--- MATERIAL PROVIDED ---
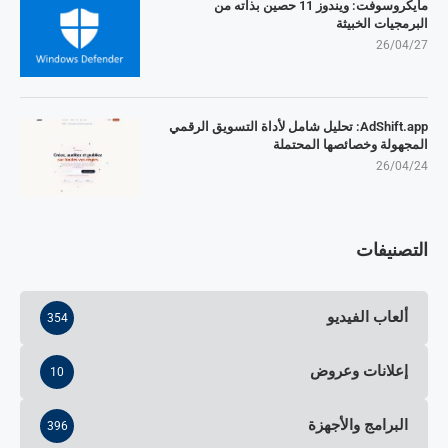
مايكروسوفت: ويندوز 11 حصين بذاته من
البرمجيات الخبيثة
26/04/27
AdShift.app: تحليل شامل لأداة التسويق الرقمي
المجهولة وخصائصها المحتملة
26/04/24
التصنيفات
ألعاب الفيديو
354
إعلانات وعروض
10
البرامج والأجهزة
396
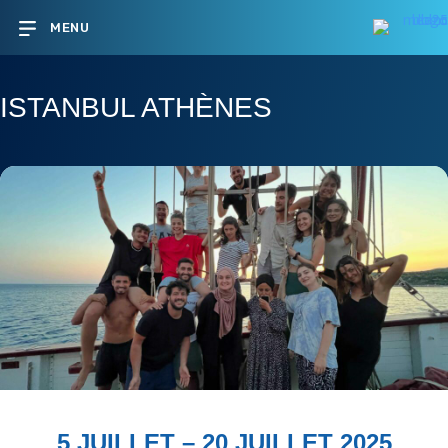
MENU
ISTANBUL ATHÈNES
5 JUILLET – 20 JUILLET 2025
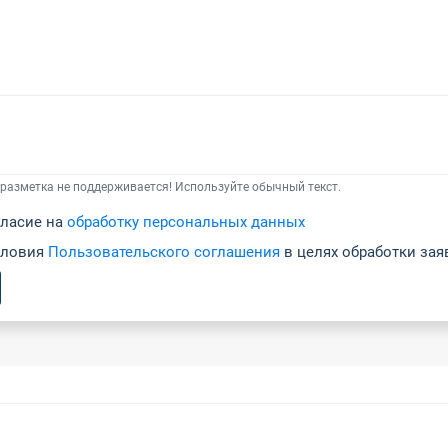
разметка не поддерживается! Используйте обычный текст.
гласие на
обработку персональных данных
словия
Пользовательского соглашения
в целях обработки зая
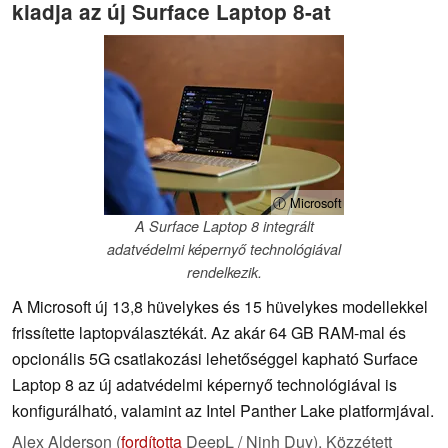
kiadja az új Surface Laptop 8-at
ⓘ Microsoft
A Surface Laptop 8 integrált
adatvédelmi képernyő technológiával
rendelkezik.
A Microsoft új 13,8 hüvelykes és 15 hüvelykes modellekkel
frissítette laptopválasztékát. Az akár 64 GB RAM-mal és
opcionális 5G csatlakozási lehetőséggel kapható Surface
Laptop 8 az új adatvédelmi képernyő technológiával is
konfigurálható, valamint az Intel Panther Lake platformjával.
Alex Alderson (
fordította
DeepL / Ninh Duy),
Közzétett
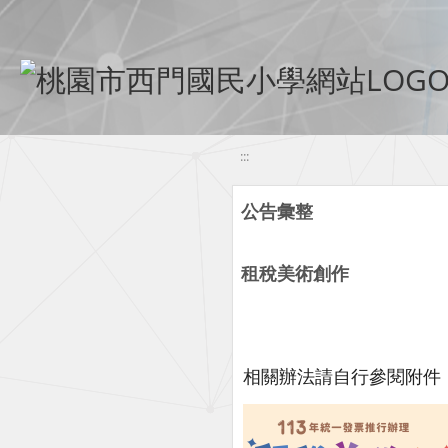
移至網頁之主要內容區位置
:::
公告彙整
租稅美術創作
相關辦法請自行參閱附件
---
--- MATERIAL PROVIDED ---
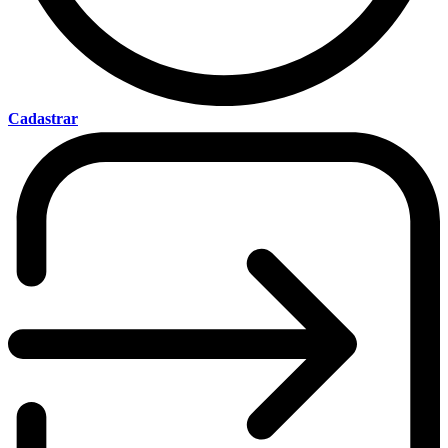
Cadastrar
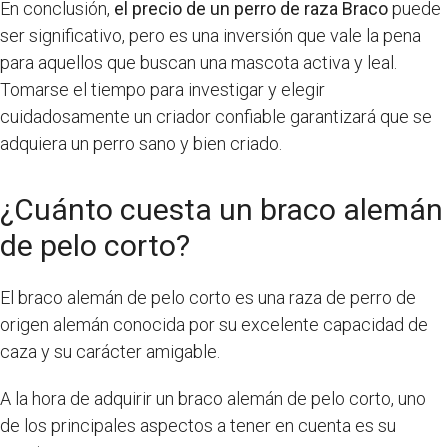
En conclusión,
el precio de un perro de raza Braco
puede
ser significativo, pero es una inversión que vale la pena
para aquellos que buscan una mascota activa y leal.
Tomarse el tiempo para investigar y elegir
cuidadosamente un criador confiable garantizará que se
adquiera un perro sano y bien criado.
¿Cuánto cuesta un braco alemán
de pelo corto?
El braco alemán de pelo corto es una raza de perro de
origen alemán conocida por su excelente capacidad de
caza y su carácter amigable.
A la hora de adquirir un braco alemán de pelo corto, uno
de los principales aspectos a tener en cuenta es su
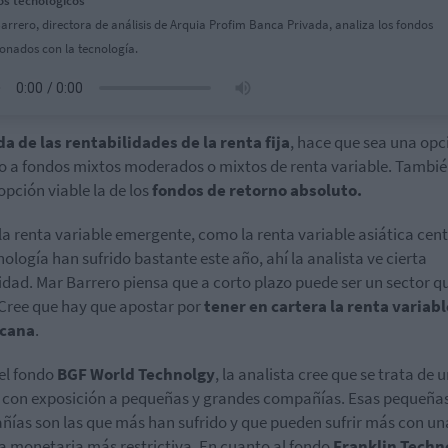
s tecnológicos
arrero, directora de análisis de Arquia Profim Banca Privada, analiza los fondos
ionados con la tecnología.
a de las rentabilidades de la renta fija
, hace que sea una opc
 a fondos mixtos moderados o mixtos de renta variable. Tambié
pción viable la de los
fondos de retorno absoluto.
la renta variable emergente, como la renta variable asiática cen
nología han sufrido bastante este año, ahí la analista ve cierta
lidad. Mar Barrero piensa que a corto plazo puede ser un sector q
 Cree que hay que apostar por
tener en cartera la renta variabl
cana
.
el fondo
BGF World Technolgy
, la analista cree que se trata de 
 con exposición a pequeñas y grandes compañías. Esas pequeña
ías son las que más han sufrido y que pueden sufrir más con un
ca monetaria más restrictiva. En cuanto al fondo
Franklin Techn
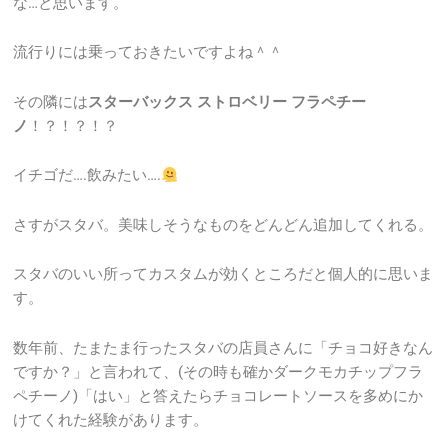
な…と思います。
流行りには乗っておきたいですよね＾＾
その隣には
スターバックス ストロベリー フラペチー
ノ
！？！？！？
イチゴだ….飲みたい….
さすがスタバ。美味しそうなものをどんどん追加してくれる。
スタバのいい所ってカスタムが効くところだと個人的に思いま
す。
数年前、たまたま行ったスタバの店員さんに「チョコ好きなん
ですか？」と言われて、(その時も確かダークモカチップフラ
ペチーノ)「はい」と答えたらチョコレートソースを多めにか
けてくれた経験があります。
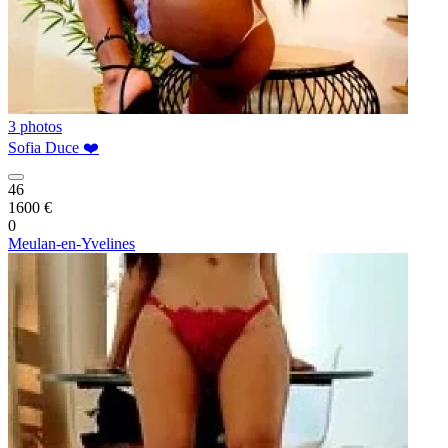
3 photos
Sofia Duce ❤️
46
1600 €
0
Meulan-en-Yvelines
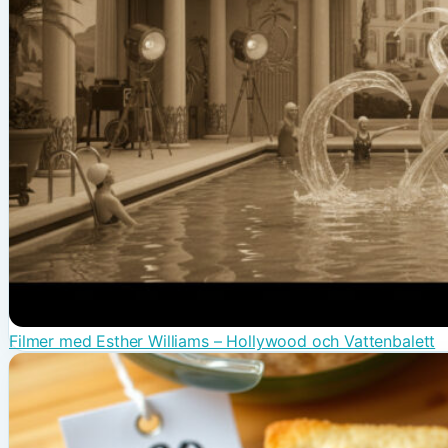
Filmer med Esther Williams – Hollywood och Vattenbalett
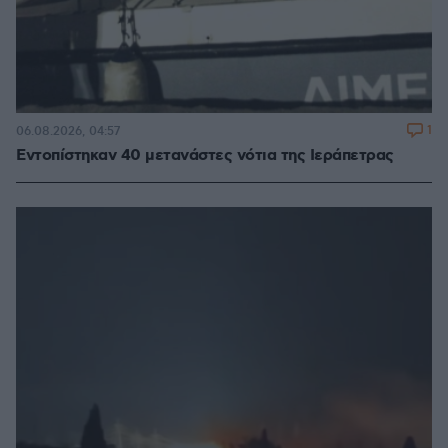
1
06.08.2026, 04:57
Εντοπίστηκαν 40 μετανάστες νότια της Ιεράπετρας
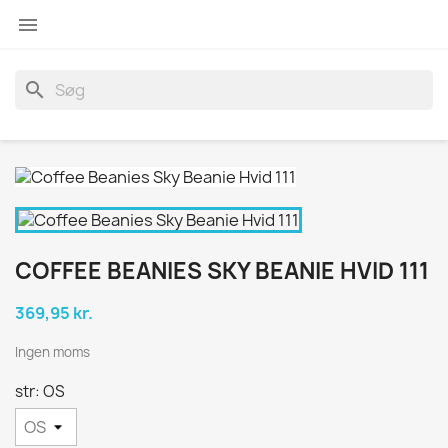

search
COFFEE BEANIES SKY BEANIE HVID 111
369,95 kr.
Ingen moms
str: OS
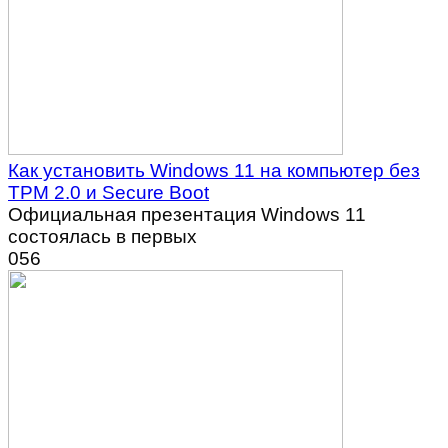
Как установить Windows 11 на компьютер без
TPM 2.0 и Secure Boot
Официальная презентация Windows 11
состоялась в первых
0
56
---
--- MATERIAL PROVIDED ---
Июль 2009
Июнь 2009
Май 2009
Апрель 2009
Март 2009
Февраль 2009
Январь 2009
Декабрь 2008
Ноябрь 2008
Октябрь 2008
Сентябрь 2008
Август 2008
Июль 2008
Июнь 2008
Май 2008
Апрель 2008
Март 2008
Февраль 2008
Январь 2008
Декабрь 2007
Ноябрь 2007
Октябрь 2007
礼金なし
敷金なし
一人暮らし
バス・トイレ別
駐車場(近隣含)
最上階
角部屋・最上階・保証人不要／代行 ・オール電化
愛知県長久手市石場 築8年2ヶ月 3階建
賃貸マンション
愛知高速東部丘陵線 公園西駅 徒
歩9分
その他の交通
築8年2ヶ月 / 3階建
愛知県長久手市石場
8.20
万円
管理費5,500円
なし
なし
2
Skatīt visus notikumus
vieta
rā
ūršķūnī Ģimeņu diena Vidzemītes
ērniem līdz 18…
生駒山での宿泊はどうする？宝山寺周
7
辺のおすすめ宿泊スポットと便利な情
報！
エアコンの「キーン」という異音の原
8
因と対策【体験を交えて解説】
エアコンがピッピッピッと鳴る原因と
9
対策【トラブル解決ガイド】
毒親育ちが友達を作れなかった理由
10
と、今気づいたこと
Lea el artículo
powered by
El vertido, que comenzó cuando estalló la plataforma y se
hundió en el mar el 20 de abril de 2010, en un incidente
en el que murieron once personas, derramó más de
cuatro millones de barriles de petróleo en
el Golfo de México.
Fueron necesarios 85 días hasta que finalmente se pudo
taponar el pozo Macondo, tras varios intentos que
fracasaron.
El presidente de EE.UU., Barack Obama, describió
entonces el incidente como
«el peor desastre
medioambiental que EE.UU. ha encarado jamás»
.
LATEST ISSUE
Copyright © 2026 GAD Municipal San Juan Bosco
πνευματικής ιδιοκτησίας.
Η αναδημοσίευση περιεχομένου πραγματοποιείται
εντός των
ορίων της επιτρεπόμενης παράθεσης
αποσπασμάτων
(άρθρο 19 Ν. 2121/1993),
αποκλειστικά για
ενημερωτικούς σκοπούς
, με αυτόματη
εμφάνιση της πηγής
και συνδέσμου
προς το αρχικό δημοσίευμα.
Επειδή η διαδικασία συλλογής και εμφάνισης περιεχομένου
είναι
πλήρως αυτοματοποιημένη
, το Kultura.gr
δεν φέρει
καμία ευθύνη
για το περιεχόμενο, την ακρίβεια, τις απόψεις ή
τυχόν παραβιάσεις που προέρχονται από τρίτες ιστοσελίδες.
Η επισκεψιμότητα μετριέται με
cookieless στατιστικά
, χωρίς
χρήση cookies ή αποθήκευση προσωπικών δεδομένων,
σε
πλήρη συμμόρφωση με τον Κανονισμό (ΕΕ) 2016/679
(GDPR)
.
---
**PROBLEM STATEMENT:** Some lines above hold the word "renta". Copy all of them.

**EXERCISE RESPONSE:**
a de las rentabilidades de la renta fija
 a fondos mixtos moderados o mixtos de renta variable. Tambié
la renta variable emergente, como la renta variable asiática cen
tener en cartera la renta variabl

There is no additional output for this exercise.